Of course I could still do ArrayList l = new ArrayList() but then when I
wanted to change I'd need to be sure that all internal references to l
were capable of handling the new type,
Of course a long as the new wizzy list thingy still implemented List the
published interface would remain unchanged.

You ask about Writer fw = new FileWriter

Well, same reason really, what happens when you decide to change your
implementation to use the new VeryFancyTCPNetworkStorageWriter class,
all your clients care about is that now they can write much faster
and that they don't need such a big disk (or whatever).
They certainly don't want to hunt down every reference to your component
and change things because you have decided to change the internal
implementation.

Anyway, just my 3 groats worth.
 
P

Patricia Shanahan

Knute Johnson wrote:
....
And why would you not;

Collection c = new ArrayList();

ArrayList seems an unfortunate choice of implementing class, given the
code only needs the common features of Collection. ArrayList makes some
insertions and removals expensive for the sake of efficient indexed
access.

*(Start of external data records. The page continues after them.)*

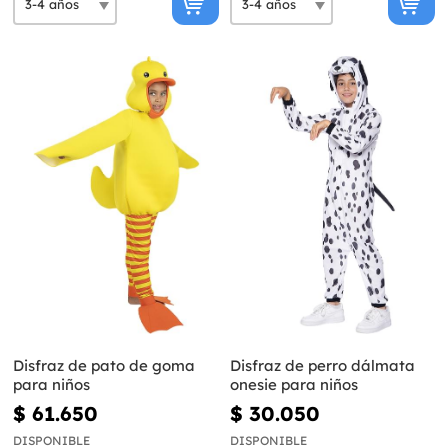
Disfraz de pato de goma
Disfraz de perro dálmata
para niños
onesie para niños
$ 61.650
$ 30.050
DISPONIBLE
DISPONIBLE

Why pay that cost if you don't need indexed access?

Collection does not make it clear whether duplicates are allowed or not,
so I would usually use either List or Set instead.

Patricia
 
K

Knute Johnson

Patricia said:
Knute Johnson wrote:
...

ArrayList seems an unfortunate choice of implementing class, given the
code only needs the common features of Collection. ArrayList makes some
insertions and removals expensive for the sake of efficient indexed
access. Why pay that cost if you don't need indexed access?

Collection does not make it clear whether duplicates are allowed or not,
so I would usually use either List or Set instead.

Patricia

From the docs:

Collection

The JDK does not provide any direct implementations of this interface:
it provides implementations of more specific subinterfaces like Set and
List. This interface is typically used to pass collections around and
manipulate them where maximum generality is desired.

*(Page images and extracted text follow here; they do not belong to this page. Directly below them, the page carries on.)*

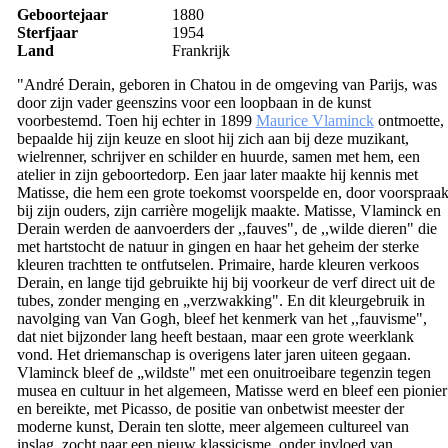
Geboortejaar
1880
Sterfjaar
1954
Land
Frankrijk
"André Derain, geboren in Chatou in de omgeving van Parijs, was
door zijn vader geenszins voor een loopbaan in de kunst
voorbestemd. Toen hij echter in 1899
Maurice Vlaminck
ontmoette,
bepaalde hij zijn keuze en sloot hij zich aan bij deze muzikant,
wielrenner, schrijver en schilder en huurde, samen met hem, een
atelier in zijn geboortedorp. Een jaar later maakte hij kennis met
Matisse, die hem een grote toekomst voorspelde en, door voorspraa
bij zijn ouders, zijn carrière mogelijk maakte. Matisse, Vlaminck en
Derain werden de aanvoerders der ,,fauves", de ,,wilde dieren" die
met hartstocht de natuur in gingen en haar het geheim der sterke
kleuren trachtten te ontfutselen. Primaire, harde kleuren verkoos
Derain, en lange tijd gebruikte hij bij voorkeur de verf direct uit de
tubes, zonder menging en „verzwakking". En dit kleurgebruik in
navolging van Van Gogh, bleef het kenmerk van het ,,fauvisme",
dat niet bijzonder lang heeft bestaan, maar een grote weerklank
vond. Het driemanschap is overigens later jaren uiteen gegaan.
Vlaminck bleef de „wildste" met een onuitroeibare tegenzin tegen
musea en cultuur in het algemeen, Matisse werd en bleef een pionier
en bereikte, met Picasso, de positie van onbetwist meester der
moderne kunst, Derain ten slotte, meer algemeen cultureel van
inslag, zocht naar een nieuw klassicisme, onder invloed van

So wouldn't that suggest that Collection should be used instead of List?
 
D

Daniel Pitts

Patricia said:
Knute Johnson wrote:
....

ArrayList seems an unfortunate choice of implementing class, given the
code only needs the common features of Collection. ArrayList makes some
insertions and removals expensive for the sake of efficient indexed
access. Why pay that cost if you don't need indexed access?

Collection does not make it clear whether duplicates are allowed or not,
so I would usually use either List or Set instead.

Patricia
Although, perhaps you only need to collect things, and leave it to the
generator of the Collection instance whether they want duplication
allowed or ordering.

I think the line would be better off as
Collection c = getSomeThings();

Now, someThings may decide to return a list, set, or some other
implementation of Collection.
 
K

Knute Johnson

Patricia said:
Knute Johnson wrote:
...

ArrayList seems an unfortunate choice of implementing class, given the
code only needs the common features of Collection. ArrayList makes some
insertions and removals expensive for the sake of efficient indexed
access. Why pay that cost if you don't need indexed access?

Collection does not make it clear whether duplicates are allowed or not,
so I would usually use either List or Set instead.

Patricia

And one more question and I'll let this go back to where it was.

Is there any reason to do this for classes created on the stack?
 
H

Hendrik Maryns

Knute Johnson schreef:
From the docs:

Collection

The JDK does not provide any direct implementations of this interface:
it provides implementations of more specific subinterfaces like Set and
List. This interface is typically used to pass collections around and
manipulate them where maximum generality is desired.

So wouldn't that suggest that Collection should be used instead of List?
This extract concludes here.